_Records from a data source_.

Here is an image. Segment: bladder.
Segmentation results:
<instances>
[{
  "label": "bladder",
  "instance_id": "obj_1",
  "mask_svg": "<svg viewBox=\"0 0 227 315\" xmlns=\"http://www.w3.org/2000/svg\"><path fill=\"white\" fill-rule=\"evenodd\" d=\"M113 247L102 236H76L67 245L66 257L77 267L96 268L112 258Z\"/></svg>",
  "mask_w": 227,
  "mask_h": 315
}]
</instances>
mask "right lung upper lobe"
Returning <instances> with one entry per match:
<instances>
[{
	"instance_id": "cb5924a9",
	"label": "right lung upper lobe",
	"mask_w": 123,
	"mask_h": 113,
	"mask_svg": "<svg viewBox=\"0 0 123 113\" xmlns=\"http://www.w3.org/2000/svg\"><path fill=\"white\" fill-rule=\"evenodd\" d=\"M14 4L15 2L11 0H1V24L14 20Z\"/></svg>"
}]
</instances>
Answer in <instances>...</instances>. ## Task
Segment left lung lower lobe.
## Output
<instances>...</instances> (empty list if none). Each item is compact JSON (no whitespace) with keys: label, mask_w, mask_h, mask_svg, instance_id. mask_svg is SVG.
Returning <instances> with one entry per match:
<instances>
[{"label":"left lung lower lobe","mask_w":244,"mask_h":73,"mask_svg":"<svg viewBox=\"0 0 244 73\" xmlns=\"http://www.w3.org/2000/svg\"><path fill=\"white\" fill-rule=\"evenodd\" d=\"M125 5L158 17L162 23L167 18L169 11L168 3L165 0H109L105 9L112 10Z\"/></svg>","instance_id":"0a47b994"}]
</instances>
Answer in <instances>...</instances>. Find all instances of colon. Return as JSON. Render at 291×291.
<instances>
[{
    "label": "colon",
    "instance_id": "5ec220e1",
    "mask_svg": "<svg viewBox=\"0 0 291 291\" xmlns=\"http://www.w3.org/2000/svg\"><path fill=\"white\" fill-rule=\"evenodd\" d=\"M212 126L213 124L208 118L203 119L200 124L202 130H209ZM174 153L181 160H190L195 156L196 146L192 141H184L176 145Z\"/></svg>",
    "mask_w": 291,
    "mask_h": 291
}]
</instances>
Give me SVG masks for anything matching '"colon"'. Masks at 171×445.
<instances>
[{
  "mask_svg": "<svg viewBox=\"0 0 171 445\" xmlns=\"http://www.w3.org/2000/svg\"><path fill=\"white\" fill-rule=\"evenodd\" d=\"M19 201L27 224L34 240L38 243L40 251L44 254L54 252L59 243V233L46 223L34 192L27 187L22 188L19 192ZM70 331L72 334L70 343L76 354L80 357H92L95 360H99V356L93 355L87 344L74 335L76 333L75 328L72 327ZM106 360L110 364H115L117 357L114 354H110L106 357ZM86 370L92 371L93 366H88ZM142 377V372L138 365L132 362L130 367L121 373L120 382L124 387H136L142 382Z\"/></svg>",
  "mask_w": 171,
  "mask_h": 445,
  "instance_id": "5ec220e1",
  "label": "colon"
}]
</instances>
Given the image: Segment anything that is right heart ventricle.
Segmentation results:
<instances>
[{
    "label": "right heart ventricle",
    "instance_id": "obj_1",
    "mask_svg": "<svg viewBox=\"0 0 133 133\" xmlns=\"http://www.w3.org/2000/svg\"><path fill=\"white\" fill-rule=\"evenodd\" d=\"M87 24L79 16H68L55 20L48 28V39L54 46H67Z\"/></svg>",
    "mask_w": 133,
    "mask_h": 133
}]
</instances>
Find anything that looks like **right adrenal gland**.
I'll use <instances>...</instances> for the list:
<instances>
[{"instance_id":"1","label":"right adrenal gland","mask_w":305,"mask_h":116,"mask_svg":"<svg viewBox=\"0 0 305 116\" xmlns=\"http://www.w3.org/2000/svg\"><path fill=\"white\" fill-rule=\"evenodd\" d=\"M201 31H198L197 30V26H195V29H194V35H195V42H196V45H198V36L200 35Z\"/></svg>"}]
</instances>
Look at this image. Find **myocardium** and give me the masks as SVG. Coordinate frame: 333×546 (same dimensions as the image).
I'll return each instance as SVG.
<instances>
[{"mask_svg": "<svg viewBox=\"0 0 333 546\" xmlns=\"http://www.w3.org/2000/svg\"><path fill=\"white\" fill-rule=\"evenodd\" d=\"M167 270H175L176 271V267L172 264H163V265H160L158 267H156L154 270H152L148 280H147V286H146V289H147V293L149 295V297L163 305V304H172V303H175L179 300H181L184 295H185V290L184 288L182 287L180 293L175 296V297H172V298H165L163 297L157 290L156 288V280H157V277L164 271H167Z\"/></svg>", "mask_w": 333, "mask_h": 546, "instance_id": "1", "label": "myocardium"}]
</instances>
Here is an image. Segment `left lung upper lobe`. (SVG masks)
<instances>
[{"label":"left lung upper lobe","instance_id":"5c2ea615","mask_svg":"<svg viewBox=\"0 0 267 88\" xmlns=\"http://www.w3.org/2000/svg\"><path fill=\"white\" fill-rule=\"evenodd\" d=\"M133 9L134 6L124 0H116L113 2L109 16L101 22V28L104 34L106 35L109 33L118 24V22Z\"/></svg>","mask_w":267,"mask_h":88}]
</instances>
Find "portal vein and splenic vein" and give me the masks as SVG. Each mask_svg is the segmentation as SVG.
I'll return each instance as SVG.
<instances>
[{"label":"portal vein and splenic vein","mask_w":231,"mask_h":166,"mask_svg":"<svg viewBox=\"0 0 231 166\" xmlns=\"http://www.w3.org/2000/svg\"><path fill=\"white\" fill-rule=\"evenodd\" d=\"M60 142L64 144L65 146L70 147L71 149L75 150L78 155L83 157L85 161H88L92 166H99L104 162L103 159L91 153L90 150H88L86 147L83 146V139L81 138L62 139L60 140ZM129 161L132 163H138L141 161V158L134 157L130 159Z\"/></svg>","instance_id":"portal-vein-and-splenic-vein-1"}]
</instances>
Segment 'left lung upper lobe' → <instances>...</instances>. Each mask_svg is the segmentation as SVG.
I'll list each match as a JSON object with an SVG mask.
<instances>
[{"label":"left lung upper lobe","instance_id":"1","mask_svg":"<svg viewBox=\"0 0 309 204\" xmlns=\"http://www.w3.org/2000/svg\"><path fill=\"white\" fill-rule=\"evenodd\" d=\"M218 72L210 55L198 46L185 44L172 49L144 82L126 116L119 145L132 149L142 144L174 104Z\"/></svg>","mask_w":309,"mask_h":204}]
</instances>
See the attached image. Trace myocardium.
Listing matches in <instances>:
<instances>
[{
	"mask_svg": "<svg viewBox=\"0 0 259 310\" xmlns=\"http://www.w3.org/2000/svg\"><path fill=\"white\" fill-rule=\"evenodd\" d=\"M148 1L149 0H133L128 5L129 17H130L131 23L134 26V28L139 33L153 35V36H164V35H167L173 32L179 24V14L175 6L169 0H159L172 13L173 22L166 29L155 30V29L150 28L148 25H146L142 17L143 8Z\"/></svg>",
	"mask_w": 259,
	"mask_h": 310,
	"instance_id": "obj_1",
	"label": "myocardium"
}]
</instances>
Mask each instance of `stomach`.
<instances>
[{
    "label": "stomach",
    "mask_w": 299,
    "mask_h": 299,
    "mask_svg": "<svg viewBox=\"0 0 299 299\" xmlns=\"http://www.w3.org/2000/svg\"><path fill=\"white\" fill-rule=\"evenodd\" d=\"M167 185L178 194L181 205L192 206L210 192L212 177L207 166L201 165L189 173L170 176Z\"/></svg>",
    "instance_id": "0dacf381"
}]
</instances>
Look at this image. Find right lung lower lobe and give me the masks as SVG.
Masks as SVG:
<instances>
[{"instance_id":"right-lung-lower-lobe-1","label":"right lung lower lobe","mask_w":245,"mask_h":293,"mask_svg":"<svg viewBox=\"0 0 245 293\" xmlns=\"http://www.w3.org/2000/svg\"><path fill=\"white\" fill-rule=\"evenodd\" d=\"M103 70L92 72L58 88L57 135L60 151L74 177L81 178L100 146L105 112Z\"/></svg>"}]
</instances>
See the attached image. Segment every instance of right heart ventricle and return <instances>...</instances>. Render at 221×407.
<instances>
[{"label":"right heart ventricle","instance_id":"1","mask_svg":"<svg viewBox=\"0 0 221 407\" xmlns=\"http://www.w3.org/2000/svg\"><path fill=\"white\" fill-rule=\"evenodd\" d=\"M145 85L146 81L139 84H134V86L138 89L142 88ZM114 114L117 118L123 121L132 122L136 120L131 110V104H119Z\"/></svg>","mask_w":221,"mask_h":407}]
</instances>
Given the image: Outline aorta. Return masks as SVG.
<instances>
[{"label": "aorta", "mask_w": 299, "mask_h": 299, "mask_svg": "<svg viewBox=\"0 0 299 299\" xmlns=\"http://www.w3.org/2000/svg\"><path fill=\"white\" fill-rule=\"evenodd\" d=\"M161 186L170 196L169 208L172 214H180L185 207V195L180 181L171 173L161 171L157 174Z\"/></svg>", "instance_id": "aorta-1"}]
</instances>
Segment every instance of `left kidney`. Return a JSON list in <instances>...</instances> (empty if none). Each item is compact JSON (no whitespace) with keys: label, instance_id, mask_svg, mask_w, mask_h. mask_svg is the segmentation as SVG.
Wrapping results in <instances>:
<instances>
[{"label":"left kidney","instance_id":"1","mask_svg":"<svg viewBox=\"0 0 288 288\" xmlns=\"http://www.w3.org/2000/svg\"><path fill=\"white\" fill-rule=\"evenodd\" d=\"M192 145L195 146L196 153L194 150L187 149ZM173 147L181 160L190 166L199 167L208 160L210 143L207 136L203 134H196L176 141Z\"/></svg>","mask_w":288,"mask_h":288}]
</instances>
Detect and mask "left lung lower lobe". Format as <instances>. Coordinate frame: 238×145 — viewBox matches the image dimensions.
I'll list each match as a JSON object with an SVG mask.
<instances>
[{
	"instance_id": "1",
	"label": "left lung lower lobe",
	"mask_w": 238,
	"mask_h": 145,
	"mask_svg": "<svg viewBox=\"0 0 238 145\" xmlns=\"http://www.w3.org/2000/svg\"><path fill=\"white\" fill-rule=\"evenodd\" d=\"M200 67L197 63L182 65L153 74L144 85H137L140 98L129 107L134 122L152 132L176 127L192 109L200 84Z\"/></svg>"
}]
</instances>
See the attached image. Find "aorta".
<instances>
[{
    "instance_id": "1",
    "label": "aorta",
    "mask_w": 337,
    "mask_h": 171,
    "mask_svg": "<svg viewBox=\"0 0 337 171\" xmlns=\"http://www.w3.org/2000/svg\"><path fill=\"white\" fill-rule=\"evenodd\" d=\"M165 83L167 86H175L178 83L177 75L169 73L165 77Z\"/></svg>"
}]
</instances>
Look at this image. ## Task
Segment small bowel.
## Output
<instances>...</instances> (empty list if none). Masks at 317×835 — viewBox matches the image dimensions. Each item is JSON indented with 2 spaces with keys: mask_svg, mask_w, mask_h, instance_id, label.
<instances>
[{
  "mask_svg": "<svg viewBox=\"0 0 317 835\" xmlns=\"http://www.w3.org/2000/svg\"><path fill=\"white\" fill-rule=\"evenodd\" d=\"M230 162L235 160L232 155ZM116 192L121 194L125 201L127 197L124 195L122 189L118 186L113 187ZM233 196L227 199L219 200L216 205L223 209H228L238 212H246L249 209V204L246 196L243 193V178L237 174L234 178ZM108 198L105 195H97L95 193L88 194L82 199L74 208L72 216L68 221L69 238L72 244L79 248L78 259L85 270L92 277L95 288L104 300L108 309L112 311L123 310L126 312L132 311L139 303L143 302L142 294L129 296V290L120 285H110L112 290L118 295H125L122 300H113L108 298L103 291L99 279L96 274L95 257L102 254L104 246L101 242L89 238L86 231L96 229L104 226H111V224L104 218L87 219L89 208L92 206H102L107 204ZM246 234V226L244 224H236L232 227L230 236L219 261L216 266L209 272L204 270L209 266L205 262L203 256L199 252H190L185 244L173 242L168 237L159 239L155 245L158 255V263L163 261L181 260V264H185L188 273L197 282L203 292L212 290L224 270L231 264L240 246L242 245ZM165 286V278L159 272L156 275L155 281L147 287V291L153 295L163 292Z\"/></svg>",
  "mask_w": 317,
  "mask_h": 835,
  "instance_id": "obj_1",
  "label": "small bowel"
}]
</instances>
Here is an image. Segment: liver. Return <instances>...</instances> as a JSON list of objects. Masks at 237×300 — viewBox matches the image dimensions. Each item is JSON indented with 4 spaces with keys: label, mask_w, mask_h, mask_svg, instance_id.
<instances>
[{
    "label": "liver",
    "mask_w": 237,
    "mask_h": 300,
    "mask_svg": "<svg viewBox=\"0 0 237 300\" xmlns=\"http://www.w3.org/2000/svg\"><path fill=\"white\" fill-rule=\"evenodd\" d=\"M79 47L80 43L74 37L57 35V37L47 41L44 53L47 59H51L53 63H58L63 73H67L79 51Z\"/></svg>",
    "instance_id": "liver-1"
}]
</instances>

_Exercise_. Among the lines above, which ones include the word "Task"? Copy them.

_Result_.
Answer in <instances>...</instances>. ## Task
Look at this image. ## Task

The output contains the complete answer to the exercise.